I do windows … but I don’t do icebreakers, parking lots, and “touchy-feely”!
This blog is mostly a light-hearted look at a few aspects of facilitation that I don’t do. I fully support other facilitators’ right and choice to use them. Facilitation is very much an individual approach and style. What works for me may not work for others and vice versa. Although written in a light-hearted vein and for fun, I hold strong values about these “don’ts”.
What’s on my “don’t” list? Icebreakers to start! These are activities generally conducted at the beginning of a facilitated session to help participants to get to know one another, to energize them, to prepare for the topics of the session, and to create a positive group atmosphere. Yes … at the beginning of a session, I invite participants to introduce themselves and to take part in a conversation or an activity that helps them “become fully present” and engaged in the session topic, to start to set a climate of support, inclusion and commitment, and to have fun. I just don’t call them icebreakers! I don’t like the image of participants needing to break ice between them. I use terms such as introductory activities, opening conversation, and checking-in activities.
I don’t use a parking lot. This is a term I hear used by many individuals when we are planning a facilitated session. The idea of a parking lot is that any topic not on the agenda is placed in the parking lot; typically, a flipchart page taped to a wall. The topic is “parked”, hopefully, for future consideration. Unfortunately, my experience is that the parking lot is never re-visited, and the flipchart page is recycled or thrown away at the end of the session. Therefore, I encourage participants to “drive” the newly introduced topic rather than “park” it. By drive, I mean that the group intentionally and immediately decides what will be done with the topic; i.e. decide whether it is important enough to include on the agenda or to discuss immediately or that it is not relevant and will not be discussed or deliberately assign the topic as a responsibility to one or two individuals for follow-up. I believe that the topics typically placed on a parking lot need a decision and possibly, an action.
I don’t do touchy-feely activities, or as clients have said to me, “those games where we all play and touch each other and get emotional”. When I ask clients what they mean by touchy-feely games, I find that they worry about physical touching such as holding hands and baring their souls through deeply personal conversations. I share with clients my values about everyone having a voice, being heard and listening; encouraging honesty, openness and authenticity; using various discussion methods to meet the needs of different learning styles; and the importance and joy of having fun. I use discussion and decision-making activities that meet these values without invading personal spaces (physical and emotional) of participants. I often use physical activities and quick games because I believe that people like being playful and having fun at appropriate times in a session. For example, a game of Rock Paper Scissors will quickly get people laughing and relaxing without having them in too much physical contact. A high five is often preferable to holding hands. And I have used a conga line and a bum pat – believe me, these were appropriate! I use conversation methods that allow participants to share what they feel is important to share, to the extent that they are comfortable.
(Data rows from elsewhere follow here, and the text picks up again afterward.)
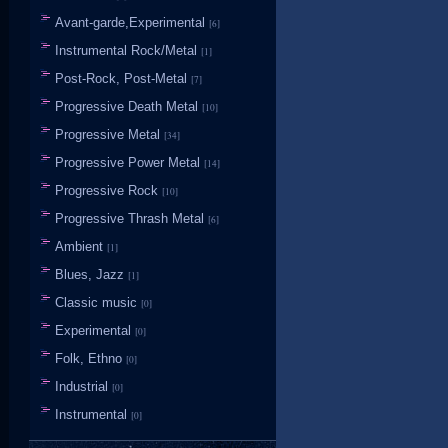
Avant-garde,Experimental
[6]
Instrumental Rock/Metal
[1]
Post-Rock, Post-Metal
[7]
Progressive Death Metal
[10]
Progressive Metal
[34]
Progressive Power Metal
[14]
Progressive Rock
[10]
Progressive Thrash Metal
[6]
Ambient
[1]
Blues, Jazz
[1]
Classic music
[0]
Experimental
[0]
Folk, Ethno
[0]
Industrial
[0]
Instrumental
[0]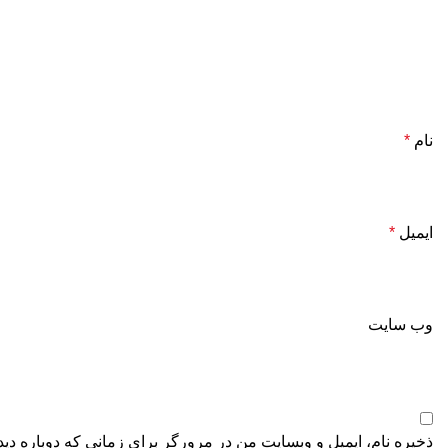
نام
*
ایمیل
*
وب‌ سایت
ذخیره نام، ایمیل و وبسایت من در مرورگر برای زمانی که دوباره دی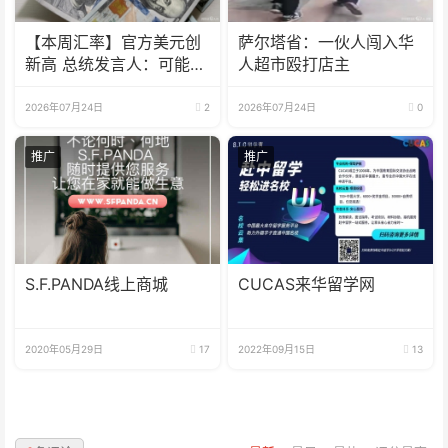
【本周汇率】官方美元创
萨尔塔省：一伙人闯入华
新高 总统发言人：可能会
人超市殴打店主
到1800
2026年07月24日
2
2026年07月24日
0
推广
推广
S.F.PANDA线上商城
CUCAS来华留学网
2020年05月29日
17
2022年09月15日
13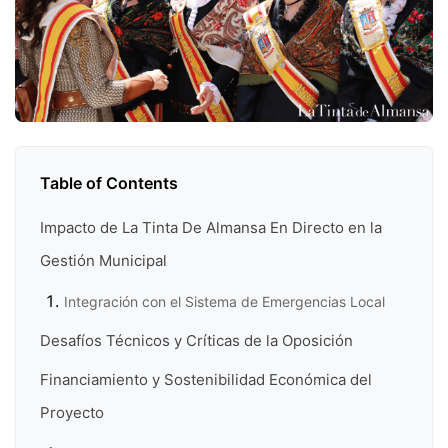
Table of Contents
Impacto de La Tinta De Almansa En Directo en la
Gestión Municipal
Integración con el Sistema de Emergencias Local
Desafíos Técnicos y Críticas de la Oposición
Financiamiento y Sostenibilidad Económica del
Proyecto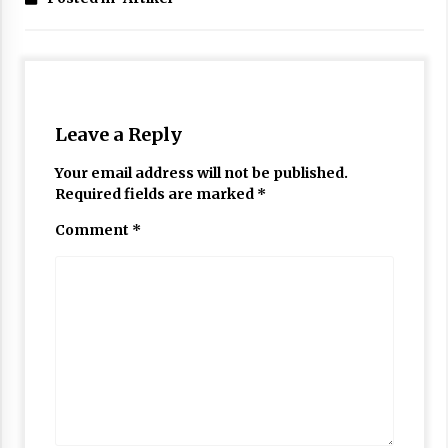
Leave a Reply
Your email address will not be published.
Required fields are marked
*
Comment
*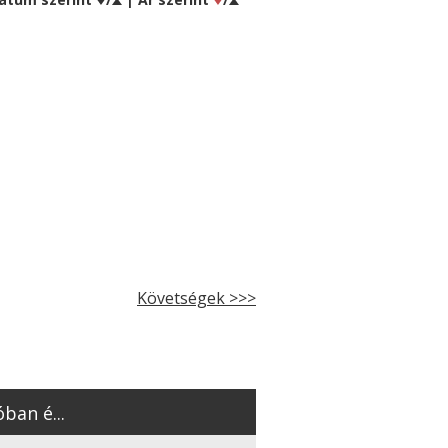
Követségek >>>
ban é...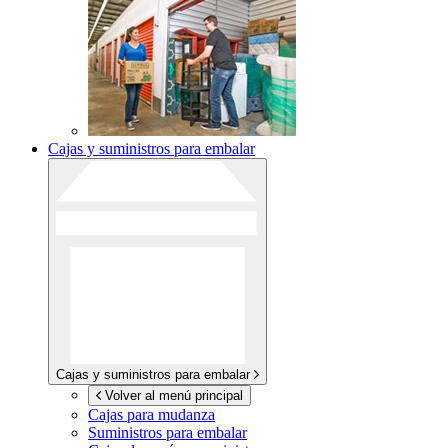
Cajas y suministros para embalar
Cajas y suministros para embalar
Volver al menú principal
Cajas para mudanza
Suministros para embalar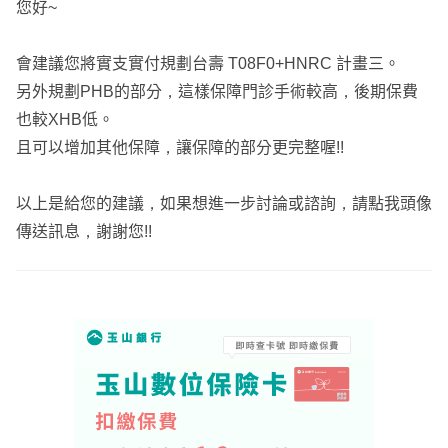
您好~
外溢保單
只是這些優點是否有切中你的要點，這些缺點是否有你不能
代表一開始保費更高
接受的而已！
會建議您將實支實付規劃台壽 T08F0+HNRC 計畫三。
要持續健康行為才能降低保費
另外規劃PHB的部分，這樣保障門診手術較高，後期保費
與其看一個不確定的
因此從事這個行業多年了，真心覺得好的保障規劃，真的不
也較XHB低。
先選擇費率比較便宜的產品就好了
是一家保險公司就能全包了！
且可以增加其他保障，讓保障的部分更完整喔!!
建議是先規劃完整的定期產品
希望能透過我過去的工作經驗提供給你最適合的方案，
以上是給您的建議，如果想進一步討論或諮詢，請點我頭像
確定好還有預算在考慮補強終身型的產品
如果有問題相當歡迎你加LINE線上聊聊。
傳送訊息，謝謝您!!
終身型繳費滿期保障到99甚至110歲感覺很美好
但一開始保費很高
而且要繳完
這才是你的保障
以上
Participants sitting in pairs and talking about each other’s role in a community shares personal information and creates a relationship without being too emotionally invasive.
When I plan and facilitate activities, I say out loud the intent and purpose of each activity. If it makes sense to the participants and me, it is normally a good match to help the group reach the desired outcome.
My facilitation blog question is: What are your facilitation do’s and don’ts?